I’d lost a beloved goddaughter and an acquaintance who died suddenly from an aneurysm, as well as a daughter/sister of other friends. But losing one of my oldest friends, one whom I considered a best friend, was a crippling quadruple blow.
In my last comment on Pam’s page, I had written: “Thinking of you and wondering where/how you are!?” That was on Feb. 5. I’ve no idea whether my message to Pam coincided with her decision to remain silent about her cancer, but she never responded either on Facebook or to me directly. The last time I saw her was a decade ago in New York, where I was living at the time.

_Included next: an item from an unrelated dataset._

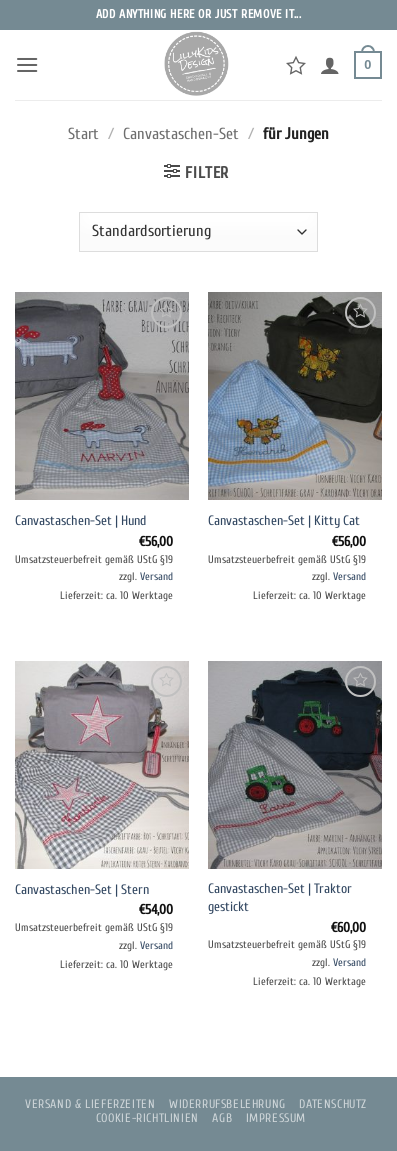  I want to click on Versand, so click(156, 576).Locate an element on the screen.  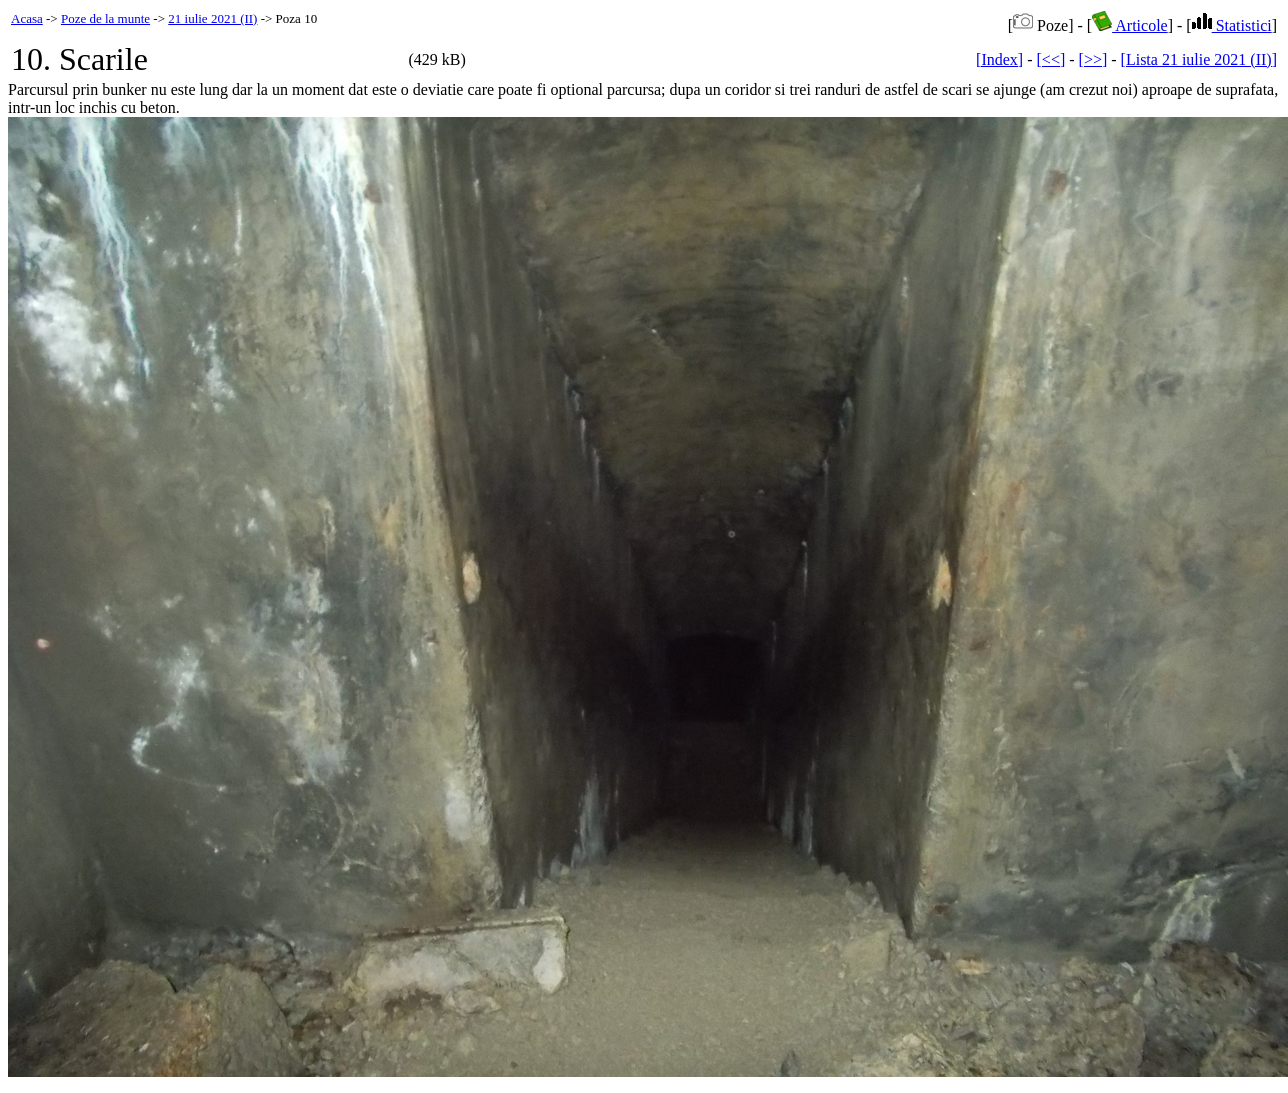
Acasa is located at coordinates (27, 18). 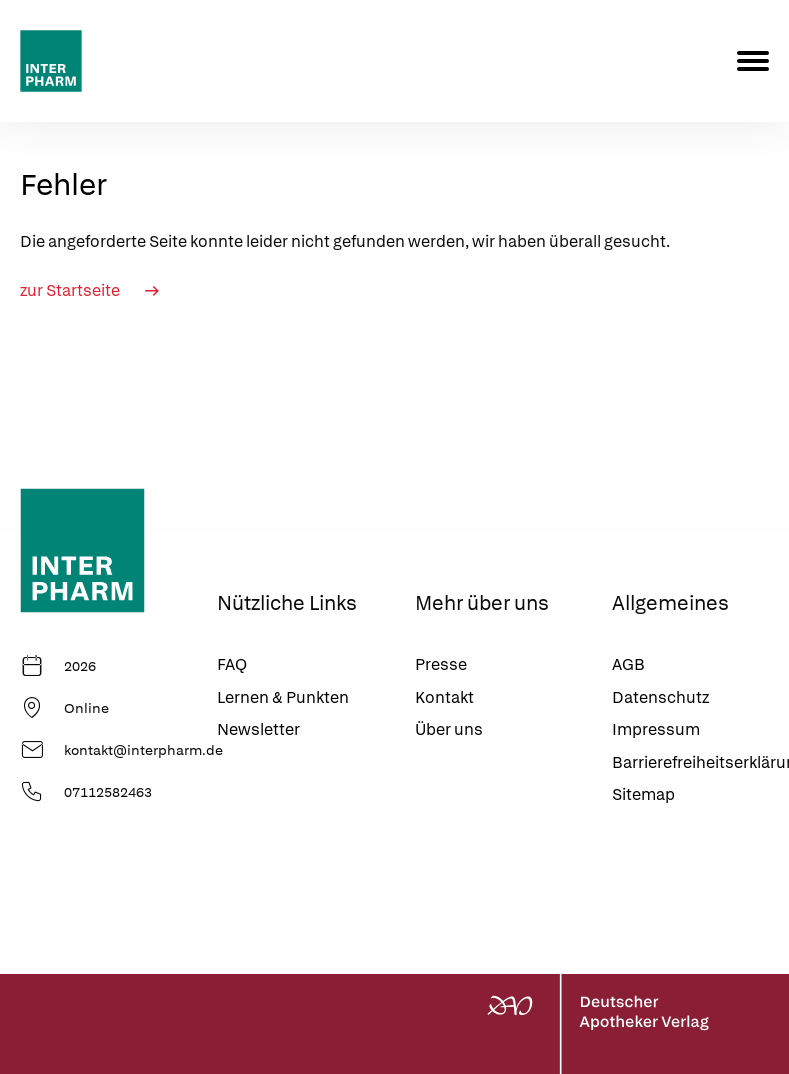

I knew exactly what Luke meant by “Pam-esque.” She was idiosyncratic at birth – and private except to her very closest friends. I knew that she liked to sleep without pajamas under piles of comforters with the air conditioner set to freezing. I knew that she was smart, if not especially studious, and that she was an avid tennis player. One day after high school, she ran south from our hometown of Winter Haven, Fla., with a tennis pro before deciding to trek back north to college at Smith. Her first job was at the New Yorker, where, she said, she mostly made summer camp arrangements for her boss’s children. (True to form, Pam never disclosed his or her name.)
She was quiet. When she did talk, she spoke in a husky near-whisper. She loved solitude and books, which is probably what bonded us. Her parents were sophisticated and provided an open home that was loosely slipcovered, happy with dogs, and a refuge for me beginning at age 9. Her sister, Jenny, rode bareback on her pony, a streak of long blonde hair flying through the orange grove in which their lakeside house was nestled.
These are my early memories. During the rest of our lives, Pam and I touched base here and there, and then, separated by geography, got busy again. Always, I think we both considered the other best of friends. So why didn’t I know she was sick? Why didn’t she tell me? Why didn’t I push?
I think I understand how one might wish to control the uncontrollable by holding death close in a private space, apart from the ordinary and the inevitable questions that one can’t answer. But not sharing is its own form of cruelty. Not allowing loved ones to prepare themselves, to say goodbye in some way, deprives us of the gift of ultimate giving.
During that dinner 10 years ago, as we sprinted through decades in a hasty attempt to “catch up,” I wish I’d listened more intently, delved more deeply. And vowed to stay closer. To a sick and dying Pam, a casual poke on social media probably felt like little more than a box checked. We were obviously in different places, and I didn’t know. I can say only this with certainty: I won’t make that mistake again.